Honestly, I've never been one for the digital age. In classes and work, I still write on pen and paper (shocking, I know). As I read this book, it made me so sad to realize that this is the world I'm living in. Not necessarily every part of it, but a big part of it. And that really upset me. I may be the only person to say this, but I don't have facebook. Twitter. Instagram. Vine. None of that social media crap used to waste all of your time when youthink there is nothing more for you to do. 

I read. Yup, I said it. It may be a foreign word to some of you, it may be a word many of you can get comfortable with, but I read. Like I read this book.

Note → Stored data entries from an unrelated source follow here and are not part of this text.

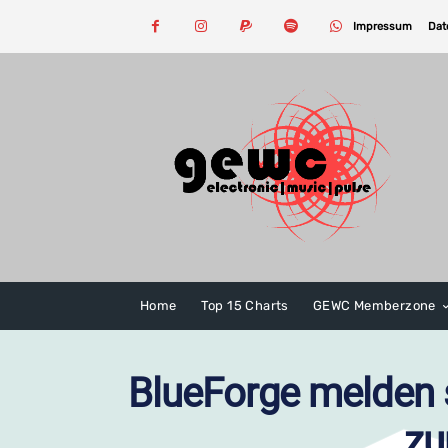
Impressum
Dat
Home
Top 15 Charts
GEWC Memberzone
BlueForge melden s
zu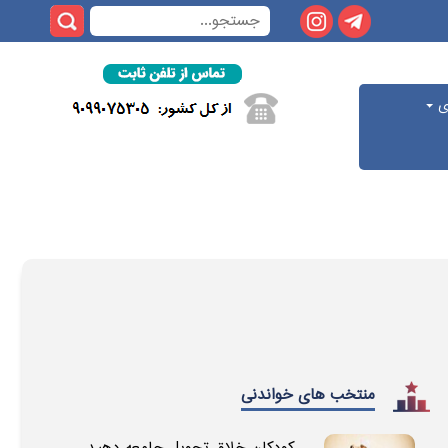
ری
منتخب های خواندنی
کودکان خلاق تحویل جامعه دهید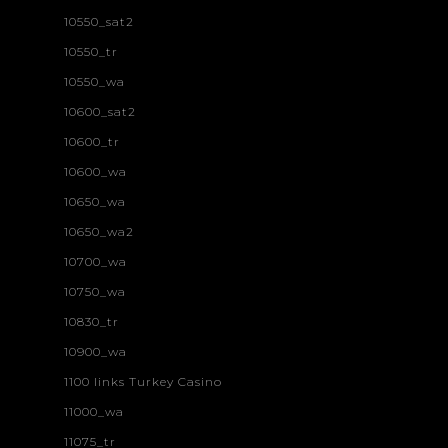
10550_sat2
10550_tr
10550_wa
10600_sat2
10600_tr
10600_wa
10650_wa
10650_wa2
10700_wa
10750_wa
10830_tr
10900_wa
1100 links Turkey Casino
11000_wa
11075_tr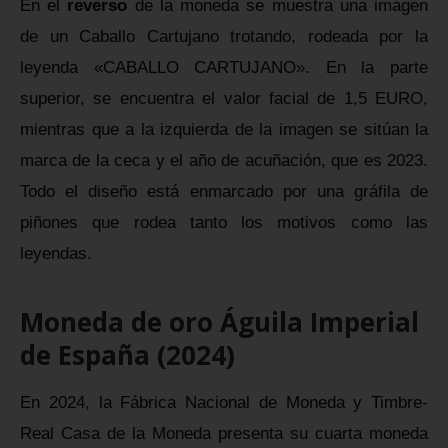
En el
reverso
de la moneda se muestra una imagen
de un Caballo Cartujano trotando, rodeada por la
leyenda «CABALLO CARTUJANO». En la parte
superior, se encuentra el valor facial de 1,5 EURO,
mientras que a la izquierda de la imagen se sitúan la
marca de la ceca y el año de acuñación, que es 2023.
Todo el diseño está enmarcado por una gráfila de
piñones que rodea tanto los motivos como las
leyendas.
Moneda de oro Águila Imperial
de España (2024)
En 2024, la Fábrica Nacional de Moneda y Timbre-
Real Casa de la Moneda presenta su cuarta moneda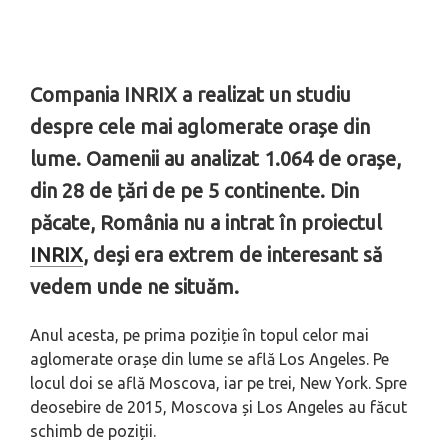
Compania INRIX a realizat un studiu
despre cele mai aglomerate orașe din
lume. Oamenii au analizat 1.064 de orașe,
din 28 de țări de pe 5 continente. Din
păcate, România nu a intrat în proiectul
INRIX
, deși era extrem de interesant să
vedem unde ne situăm.
Anul acesta, pe prima poziție în topul celor mai
aglomerate orașe din lume se află Los Angeles. Pe
locul doi se află Moscova, iar pe trei, New York. Spre
deosebire de 2015, Moscova și Los Angeles au făcut
schimb de poziții.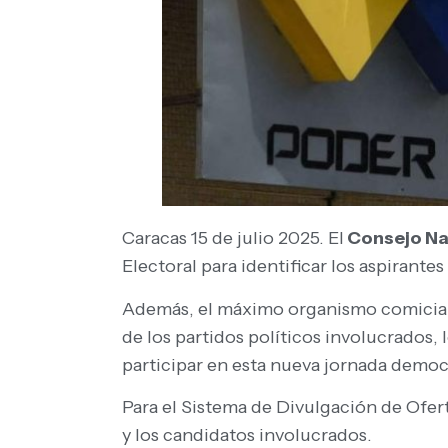
Caracas 15 de julio 2025. El
Consejo Nac
Electoral para identificar los aspirantes
Además, el máximo organismo comicial c
de los partidos políticos involucrados, 
participar en esta nueva jornada democ
Para el Sistema de Divulgación de Ofert
y los candidatos involucrados.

For those of you not acquainted with this part of the world, my first thought it to ask you why you are reading my review? My next question is have you read this book? The many people I tried to discuss this with said that they decided to read SparkNotes instead, or just watch the movie. See! This is the stuff this important book is trying to tell you. You went online to read the SparkNotes edition or watched the movie. That is the message this very book in front of you is trying to convey. You used the digital age to get this message. Many years ago, you'd actually have to read the book to know what is going on.

Remember in the beginning of the review, I said this book is scary. Ray Bradbury predicted it. This is what has come of our world and if we continue to use SparkNotes and watching movies, then what will be the point of books? Us booklovers will just continue to try to get all you others who do not enjoy reading to read and it will cause controversy between the two.

An amazing novel that I couldn't put down. It will be one that will not be forgotten.